En dépit de la dissolution immédiate du Congrès et des partis politiques, la satisfaction de la population et des milieux politiques paraît totale : une preuve de l'impopularité du régime déchu, tristement célèbre pour sa corruption et la brutalité de ses actions de répression contre la guérilla.

500 tués par mois

Plus de 30 000 assassinats politiques ont été perpétrés en moins de 30 ans ! Depuis le coup d'État qui a renversé, en 1954, le colonel progressiste J. Arbenz, la violence fait partie du paysage politique. Le rythme des meurtres s'accélère : on compte plus de 3 000 tués en 1980 ; 500 par mois en moyenne, au cours des derniers mois de l'année 1981.

Fraudes

À l'origine immédiate du coup d'État, les élections du 7 mars qui provoquent la déception. Tant la droite libérale de l'Union nationale d'opposition, prête à amorcer un dialogue avec les guérilleros pour sauver le pays, que la bourgeoisie industrielle et commerçante de la Centrale authentique nationale présentent des candidats à la présidence. Le régime en place, soutenu par les partis conservateurs, choisit un candidat militaire, le général Anibal Guevara, ancien ministre de la Défense.

Ce militaire apparaît, à l'issue de la consultation, comme le candidat le mieux placé. Les autres candidats demandent immédiatement l'annulation du scrutin pour fraudes (des villages entiers, rasés par les combats, auraient voté...) et l'organisation de nouvelles élections. Cette initiative n'a aucune chance d'aboutir, d'autant moins que le Congrès confirme, le 13 mars, comme la Constitution l'y oblige si aucun des candidats n'obtient la majorité absolue, l'élection de A. Guevara.
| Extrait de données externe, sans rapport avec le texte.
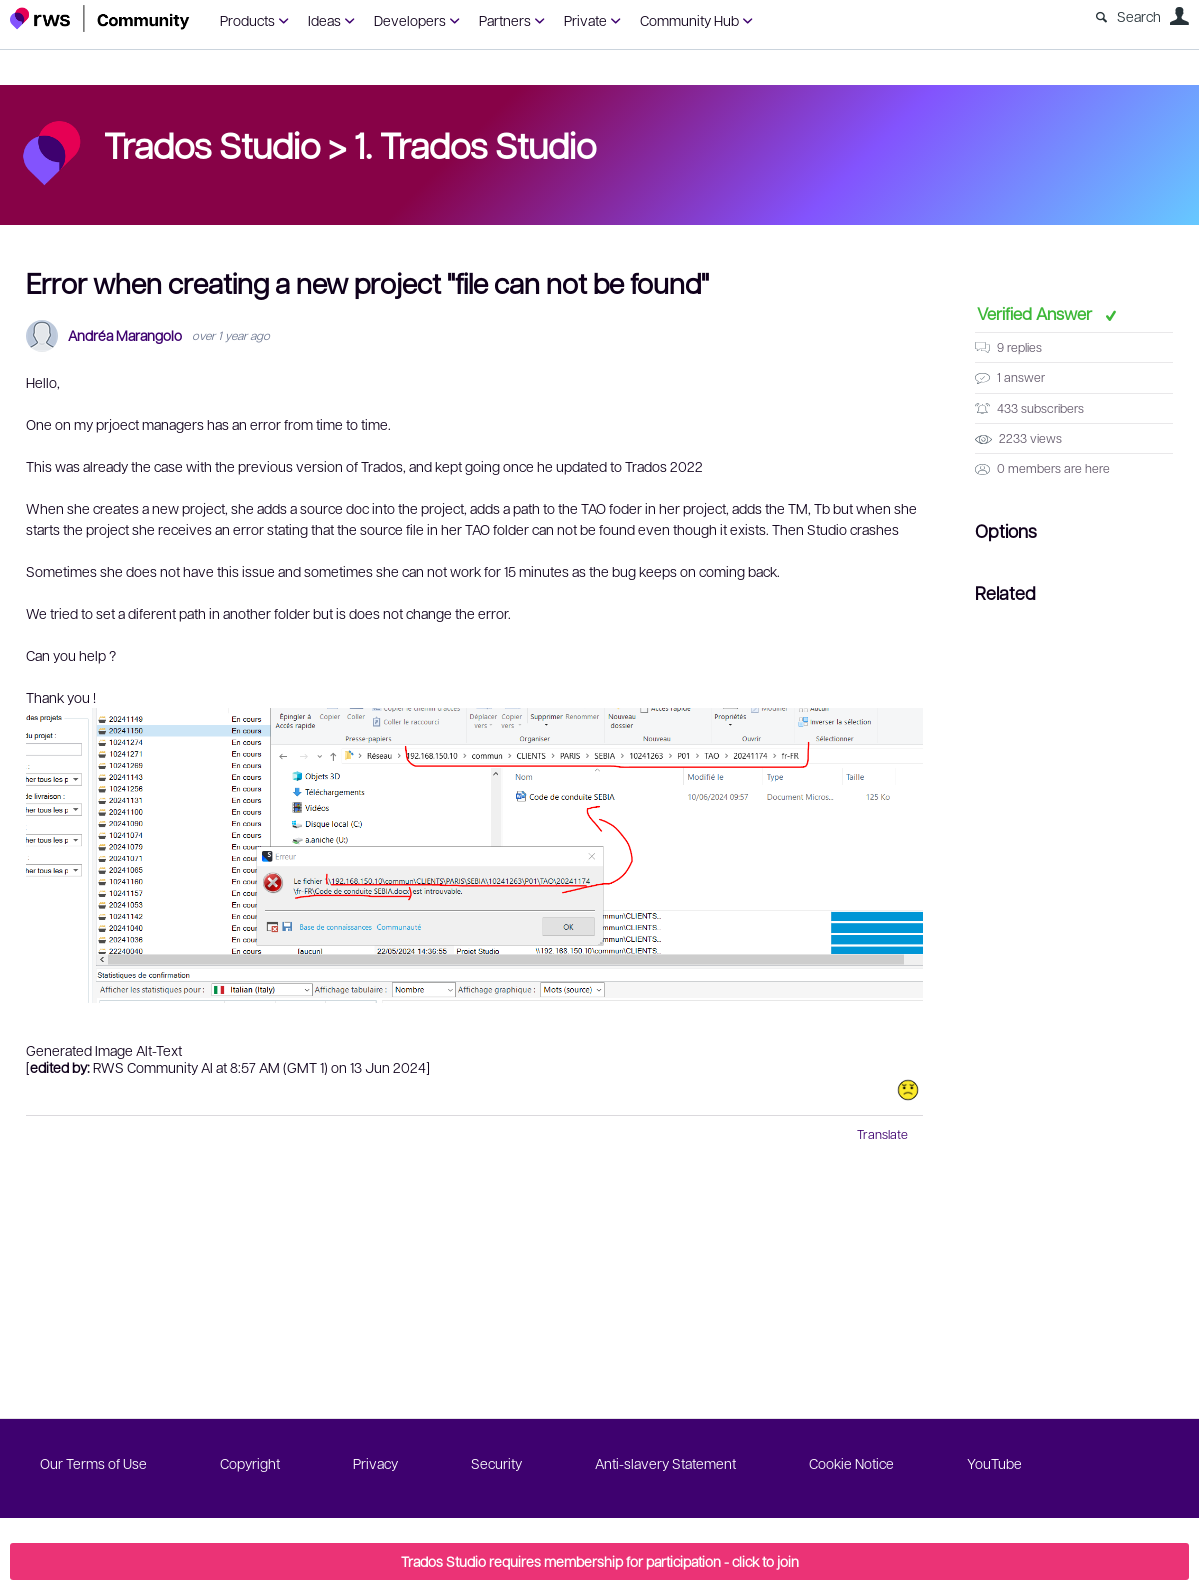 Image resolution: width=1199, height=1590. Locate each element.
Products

Le coup d'État est bien accueilli par les États-Unis, soucieux avant tout de maintenir dans leur orbite ce pays voisin du Mexique, car ils étaient préoccupés d'avoir dû soutenir un régime corrompu. La situation du nouveau gouvernement est cependant difficile.

Guérilla

Les quatre principales organisations de guérilla (Armée de la guérilla des pauvres, Organisation des peuples en armes, Forces armées rebelles et Parti guatémaltèque du travail), longtemps affaiblies par leurs divisions, se sont unifiées le 8 février 1982 dans le cadre d'une Unité nationale révolutionnaire guatémaltèque (UNRG), qui affirme sa volonté de poursuivre une guerre révolutionnaire « pour libérer le peuple de l'oppression, de l'exploitation, de la discrimination et de la dépendance vis-à-vis de l'étranger ».

Stimulée par l'exemple nicaraguayen, la guérilla est désormais bien implantée dans les régions indiennes du Nord, et son action se généralise. Avant les élections s'étaient multipliées des opérations d'intimidation en pays indien, menées par les troupes gouvernementales de manière particulièrement atroce : massacres collectifs de paysans, décapités à la machette, etc. (Journal de l'année 1980-81).
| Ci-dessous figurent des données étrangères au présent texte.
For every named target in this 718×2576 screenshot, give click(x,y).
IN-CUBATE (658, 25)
Dans ce pays où, aucune expérience réformiste n'ayant pu être menée à son terme, les inégalités étaient déjà criantes, la situation économique se détériore. La mort du marché commun centraméricain, du fait de la déstabilisation de l'Amérique centrale, est très néfaste pour la plus grande et la plus riche des républiques de la région. S'y ajoutent la baisse des prix des matières premières (coton, café, sucre, qui demeurent les principales richesses du pays), la fuite des capitaux liée aux incertitudes politiques, et une inflation qui atteint 20 % en 1981.

Pesanteurs

Des révolutionnaires occupent l'ambassade du Brésil à Guatemala, le 12 mai 1982, et prennent des otages ; une opération qui rappelle le drame de l'ambassade d'Espagne en février 1980 (Journal de l'année 1979-80). Elle se terminera pacifiquement, mais aura, à nouveau, attiré l'attention sur la misère paysanne.

En luttant contre la corruption, en démantelant les services connus pour leurs exactions, la nouvelle équipe apporte un certain apaisement à ce pays déchiré. Le nombre des assassinats politiques, qui avait atteint 13 500 en 1981, diminue. Mais les pesanteurs sociologiques et bureaucratiques ne peuvent être modifiées en un jour.